Copy each line of the material below that includes the string "Ορμούζ".
——
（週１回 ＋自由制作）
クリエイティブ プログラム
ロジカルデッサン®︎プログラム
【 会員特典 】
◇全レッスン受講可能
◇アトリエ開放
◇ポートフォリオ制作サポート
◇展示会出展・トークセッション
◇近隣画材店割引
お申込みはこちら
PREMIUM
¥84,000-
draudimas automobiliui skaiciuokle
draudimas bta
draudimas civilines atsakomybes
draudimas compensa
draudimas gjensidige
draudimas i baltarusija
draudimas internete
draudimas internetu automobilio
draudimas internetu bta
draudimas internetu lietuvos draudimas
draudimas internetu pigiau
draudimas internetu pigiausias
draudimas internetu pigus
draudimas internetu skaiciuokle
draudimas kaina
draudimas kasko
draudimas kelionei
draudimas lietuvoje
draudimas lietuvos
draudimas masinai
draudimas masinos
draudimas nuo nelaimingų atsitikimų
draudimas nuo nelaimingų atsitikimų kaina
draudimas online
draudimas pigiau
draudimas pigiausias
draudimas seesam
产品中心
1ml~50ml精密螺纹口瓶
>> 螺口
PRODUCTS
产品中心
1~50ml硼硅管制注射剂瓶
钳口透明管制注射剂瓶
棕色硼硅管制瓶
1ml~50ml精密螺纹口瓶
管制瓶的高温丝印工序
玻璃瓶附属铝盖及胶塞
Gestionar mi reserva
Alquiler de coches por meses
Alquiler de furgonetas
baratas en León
——
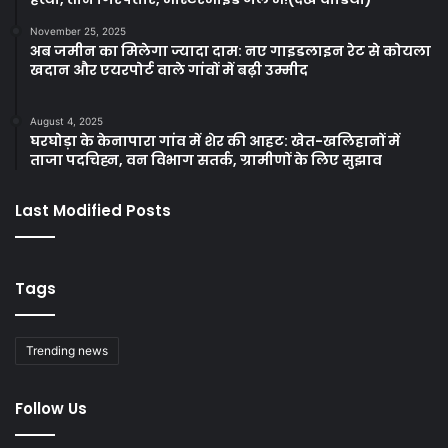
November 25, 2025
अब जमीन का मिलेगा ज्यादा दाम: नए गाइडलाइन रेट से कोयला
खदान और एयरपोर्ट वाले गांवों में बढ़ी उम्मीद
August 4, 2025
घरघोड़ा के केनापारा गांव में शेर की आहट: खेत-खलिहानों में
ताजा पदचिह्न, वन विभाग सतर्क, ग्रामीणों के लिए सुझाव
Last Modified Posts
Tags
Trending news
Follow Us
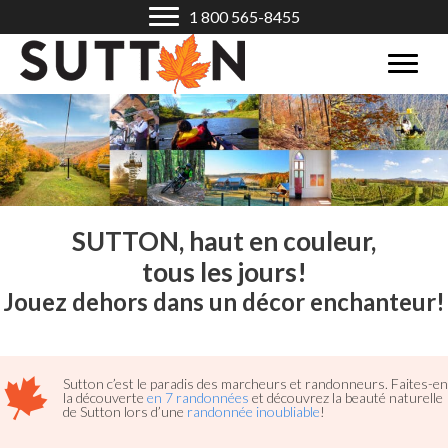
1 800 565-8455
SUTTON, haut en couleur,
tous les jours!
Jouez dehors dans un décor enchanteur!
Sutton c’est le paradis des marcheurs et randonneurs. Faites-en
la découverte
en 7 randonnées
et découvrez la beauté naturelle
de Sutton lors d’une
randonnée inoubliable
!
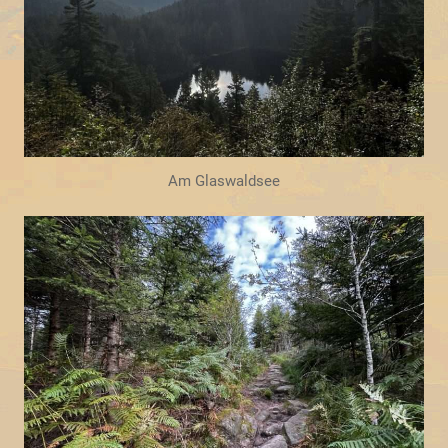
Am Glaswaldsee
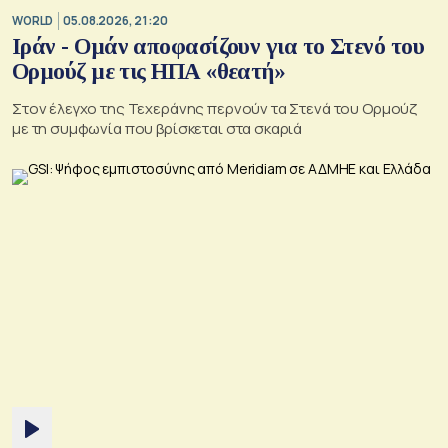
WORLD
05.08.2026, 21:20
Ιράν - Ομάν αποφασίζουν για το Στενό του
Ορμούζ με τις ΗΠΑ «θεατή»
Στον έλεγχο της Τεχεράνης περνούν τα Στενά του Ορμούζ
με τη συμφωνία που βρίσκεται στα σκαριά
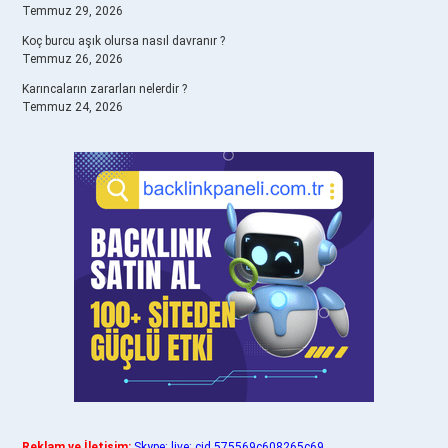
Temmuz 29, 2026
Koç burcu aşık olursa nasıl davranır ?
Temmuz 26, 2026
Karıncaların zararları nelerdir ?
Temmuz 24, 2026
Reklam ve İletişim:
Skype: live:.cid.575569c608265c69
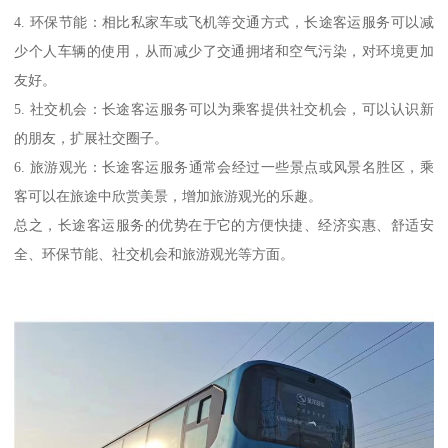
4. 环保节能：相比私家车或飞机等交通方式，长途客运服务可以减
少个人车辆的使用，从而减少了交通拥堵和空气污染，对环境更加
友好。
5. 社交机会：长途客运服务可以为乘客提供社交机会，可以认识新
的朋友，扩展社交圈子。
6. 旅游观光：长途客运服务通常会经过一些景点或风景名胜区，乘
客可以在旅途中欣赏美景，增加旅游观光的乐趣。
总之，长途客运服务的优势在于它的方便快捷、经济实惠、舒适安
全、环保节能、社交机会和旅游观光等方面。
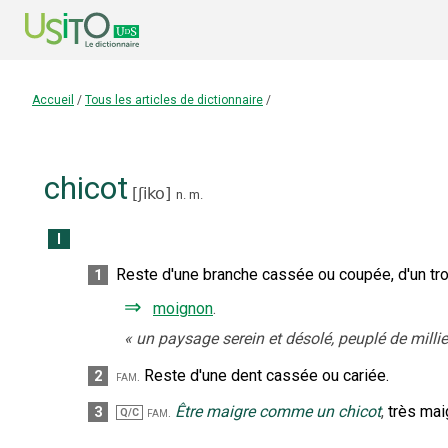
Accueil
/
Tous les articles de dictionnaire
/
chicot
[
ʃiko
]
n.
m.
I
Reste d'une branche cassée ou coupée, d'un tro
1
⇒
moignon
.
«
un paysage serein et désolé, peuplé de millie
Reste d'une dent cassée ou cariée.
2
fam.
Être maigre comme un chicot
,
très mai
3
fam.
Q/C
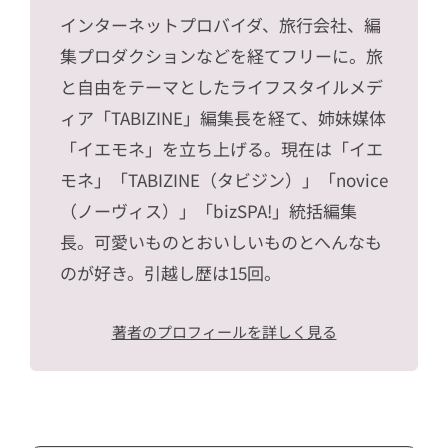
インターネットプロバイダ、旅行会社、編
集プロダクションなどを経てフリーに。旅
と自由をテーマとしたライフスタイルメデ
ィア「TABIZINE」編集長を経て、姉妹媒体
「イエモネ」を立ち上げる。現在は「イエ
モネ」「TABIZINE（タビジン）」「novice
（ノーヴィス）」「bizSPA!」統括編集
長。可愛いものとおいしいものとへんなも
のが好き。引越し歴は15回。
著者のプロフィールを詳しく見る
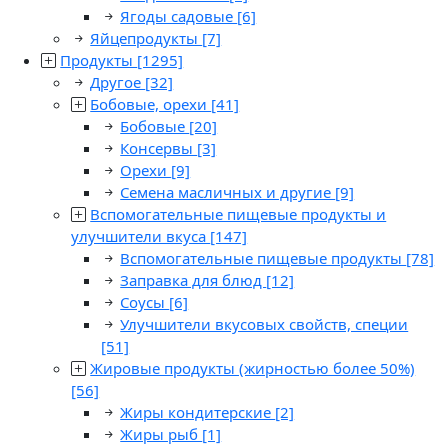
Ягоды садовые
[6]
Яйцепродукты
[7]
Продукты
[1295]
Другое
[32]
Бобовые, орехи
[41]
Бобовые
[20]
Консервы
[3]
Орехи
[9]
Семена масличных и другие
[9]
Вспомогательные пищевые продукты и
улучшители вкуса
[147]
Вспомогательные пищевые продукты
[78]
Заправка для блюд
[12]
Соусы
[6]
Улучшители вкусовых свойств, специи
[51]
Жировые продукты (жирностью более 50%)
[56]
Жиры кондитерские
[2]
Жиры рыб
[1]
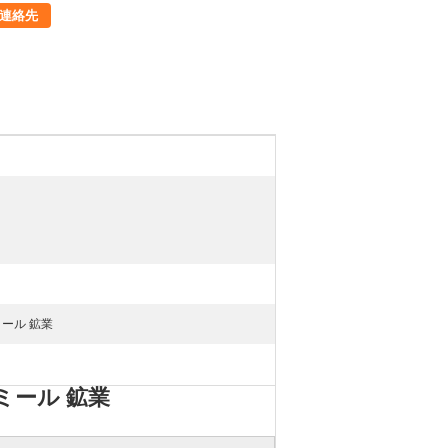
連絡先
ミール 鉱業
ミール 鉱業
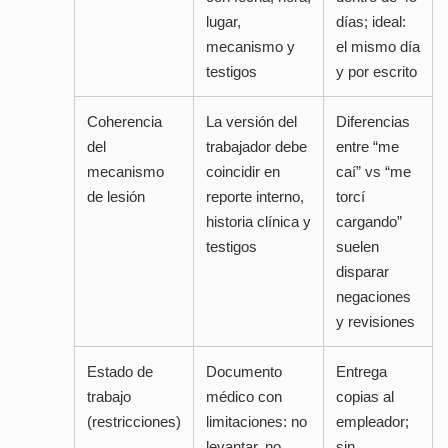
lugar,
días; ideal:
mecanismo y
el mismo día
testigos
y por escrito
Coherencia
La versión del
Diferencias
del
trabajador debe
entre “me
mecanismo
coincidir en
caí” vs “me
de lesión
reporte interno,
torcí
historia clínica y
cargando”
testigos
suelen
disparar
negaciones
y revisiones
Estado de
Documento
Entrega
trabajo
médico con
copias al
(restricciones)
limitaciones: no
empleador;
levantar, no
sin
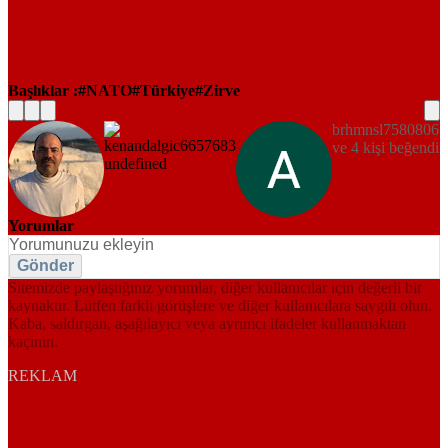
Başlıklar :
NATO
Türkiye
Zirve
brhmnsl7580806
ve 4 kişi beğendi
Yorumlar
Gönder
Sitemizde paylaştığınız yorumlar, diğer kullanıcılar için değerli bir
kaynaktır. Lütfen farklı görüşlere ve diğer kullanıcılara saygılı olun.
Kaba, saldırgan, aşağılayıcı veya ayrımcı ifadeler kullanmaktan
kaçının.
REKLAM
——
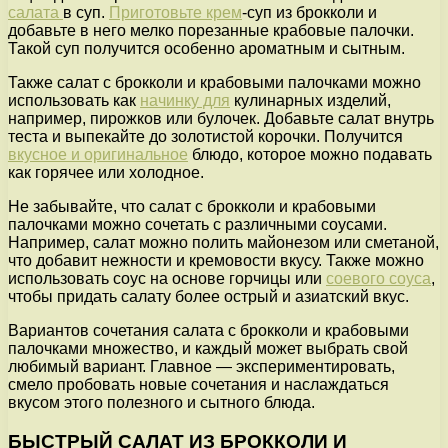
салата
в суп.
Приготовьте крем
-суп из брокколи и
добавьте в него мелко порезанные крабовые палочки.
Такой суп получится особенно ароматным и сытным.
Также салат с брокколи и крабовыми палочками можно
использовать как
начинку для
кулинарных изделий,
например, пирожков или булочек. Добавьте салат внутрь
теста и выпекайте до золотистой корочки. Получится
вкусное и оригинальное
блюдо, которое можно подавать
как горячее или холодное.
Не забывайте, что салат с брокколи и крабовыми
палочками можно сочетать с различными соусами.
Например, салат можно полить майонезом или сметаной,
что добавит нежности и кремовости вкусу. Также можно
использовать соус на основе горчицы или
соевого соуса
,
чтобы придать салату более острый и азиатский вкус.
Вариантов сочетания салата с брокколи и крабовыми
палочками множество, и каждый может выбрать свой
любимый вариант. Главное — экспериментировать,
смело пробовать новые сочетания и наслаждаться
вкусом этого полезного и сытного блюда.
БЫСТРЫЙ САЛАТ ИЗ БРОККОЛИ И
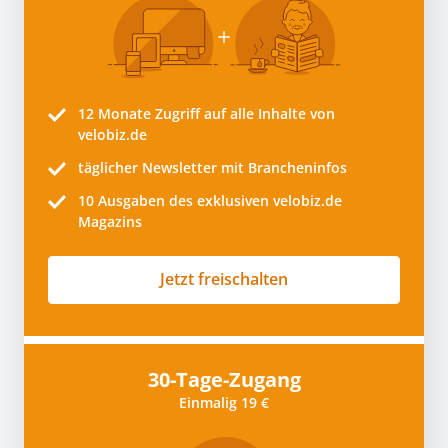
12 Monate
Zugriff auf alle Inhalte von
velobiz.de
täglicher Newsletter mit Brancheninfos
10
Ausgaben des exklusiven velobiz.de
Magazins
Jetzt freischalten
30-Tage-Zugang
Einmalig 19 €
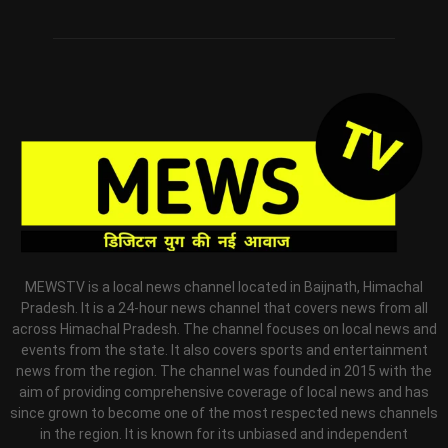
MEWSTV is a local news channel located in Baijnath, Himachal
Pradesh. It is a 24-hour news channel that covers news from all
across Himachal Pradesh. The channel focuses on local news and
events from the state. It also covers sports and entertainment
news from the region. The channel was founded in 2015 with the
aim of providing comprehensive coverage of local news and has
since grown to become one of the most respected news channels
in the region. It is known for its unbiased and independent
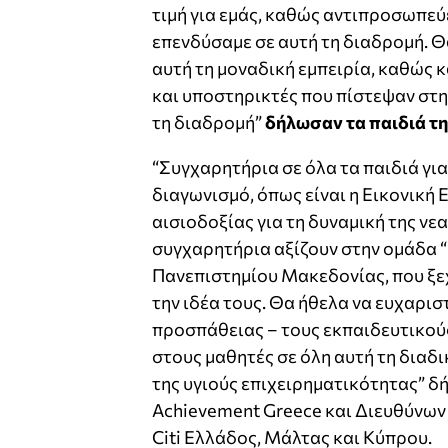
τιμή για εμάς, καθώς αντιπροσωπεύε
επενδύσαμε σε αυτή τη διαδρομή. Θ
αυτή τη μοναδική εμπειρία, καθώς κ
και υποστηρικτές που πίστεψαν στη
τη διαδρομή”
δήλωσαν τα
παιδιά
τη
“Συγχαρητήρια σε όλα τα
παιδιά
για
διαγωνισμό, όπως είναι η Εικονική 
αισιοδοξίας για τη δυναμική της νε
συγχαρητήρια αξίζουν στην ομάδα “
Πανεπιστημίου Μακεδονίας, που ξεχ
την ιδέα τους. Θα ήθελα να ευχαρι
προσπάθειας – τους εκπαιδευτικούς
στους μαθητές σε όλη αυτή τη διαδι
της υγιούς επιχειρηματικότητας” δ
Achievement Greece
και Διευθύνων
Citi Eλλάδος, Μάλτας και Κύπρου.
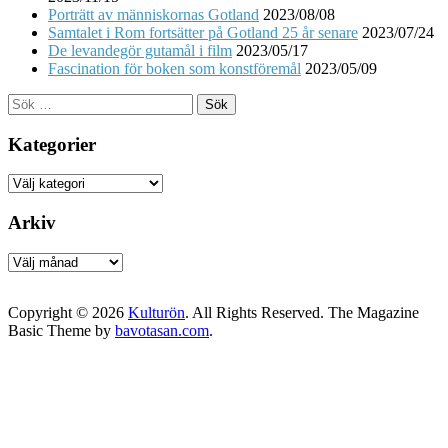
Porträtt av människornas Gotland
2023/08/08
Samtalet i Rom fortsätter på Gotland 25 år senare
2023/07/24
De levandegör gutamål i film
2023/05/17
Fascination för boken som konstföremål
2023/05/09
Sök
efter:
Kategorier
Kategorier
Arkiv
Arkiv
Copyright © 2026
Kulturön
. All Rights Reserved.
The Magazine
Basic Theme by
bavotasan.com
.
——
- **RESPONSE AREA**
Ορμούζ με τις ΗΠΑ «θεατή»
Στον έλεγχο της Τεχεράνης περνούν τα Στενά του Ορμούζ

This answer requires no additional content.